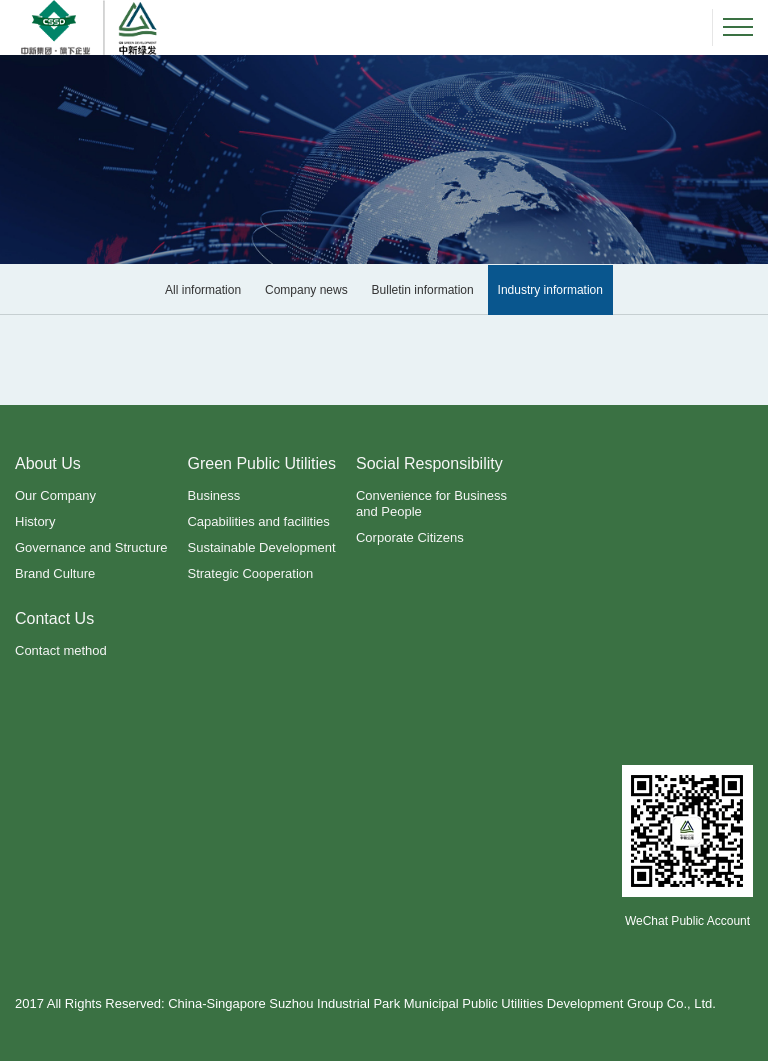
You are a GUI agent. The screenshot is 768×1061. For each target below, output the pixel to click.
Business (213, 495)
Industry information (550, 290)
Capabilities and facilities (258, 521)
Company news (306, 290)
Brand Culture (55, 573)
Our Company (55, 495)
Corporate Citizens (410, 537)
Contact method (61, 650)
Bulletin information (423, 290)
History (35, 521)
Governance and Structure (91, 547)
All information (203, 290)
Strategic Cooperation (250, 573)
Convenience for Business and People (431, 503)
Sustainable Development (261, 547)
________
== Exercise aim ==
I would like the data copied exactly as it stands, with no pictures included.

== Task answer ==
You are a GUI agent. The screenshot is 768×1061. For each target below, output the pixel to click.
Business (213, 495)
Industry information (550, 290)
Capabilities and facilities (258, 521)
Company news (306, 290)
Brand Culture (55, 573)
Our Company (55, 495)
Corporate Citizens (410, 537)
Contact method (61, 650)
Bulletin information (423, 290)
History (35, 521)
Governance and Structure (91, 547)
All information (203, 290)
Strategic Cooperation (250, 573)
Convenience for Business and People (431, 503)
Sustainable Development (261, 547)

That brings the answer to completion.